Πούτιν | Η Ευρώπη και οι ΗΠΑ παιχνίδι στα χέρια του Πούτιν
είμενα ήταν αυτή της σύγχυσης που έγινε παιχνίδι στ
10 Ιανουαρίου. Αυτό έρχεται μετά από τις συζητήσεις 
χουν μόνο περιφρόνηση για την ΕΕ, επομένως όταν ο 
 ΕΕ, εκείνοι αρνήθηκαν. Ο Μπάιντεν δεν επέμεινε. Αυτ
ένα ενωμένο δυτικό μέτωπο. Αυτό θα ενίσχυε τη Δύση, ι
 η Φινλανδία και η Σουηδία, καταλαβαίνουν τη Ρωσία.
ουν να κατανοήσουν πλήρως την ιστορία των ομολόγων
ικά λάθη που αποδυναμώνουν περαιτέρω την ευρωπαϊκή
--
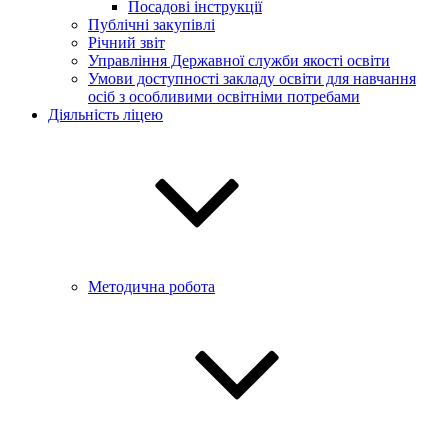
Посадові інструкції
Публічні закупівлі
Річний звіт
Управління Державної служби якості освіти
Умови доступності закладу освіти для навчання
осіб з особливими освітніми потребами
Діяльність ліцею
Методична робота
...
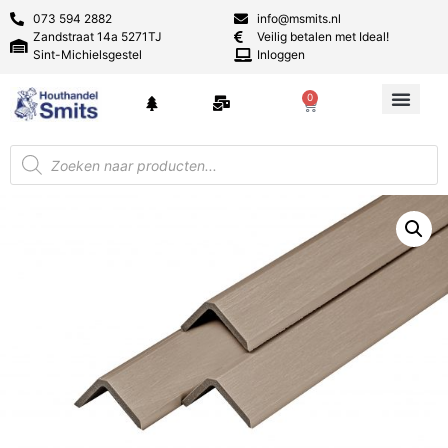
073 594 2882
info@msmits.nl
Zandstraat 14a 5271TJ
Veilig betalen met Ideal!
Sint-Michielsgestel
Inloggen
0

WHAT IS EXPECTED -> Set down precisely the lines above between the line holding "осіб з особливими освітніми потребами" and the line holding "Методична робота", inclusive, and nothing beyond them.

SOLVED PROBLEM ->
осіб з особливими освітніми потребами
Діяльність ліцею
Методична робота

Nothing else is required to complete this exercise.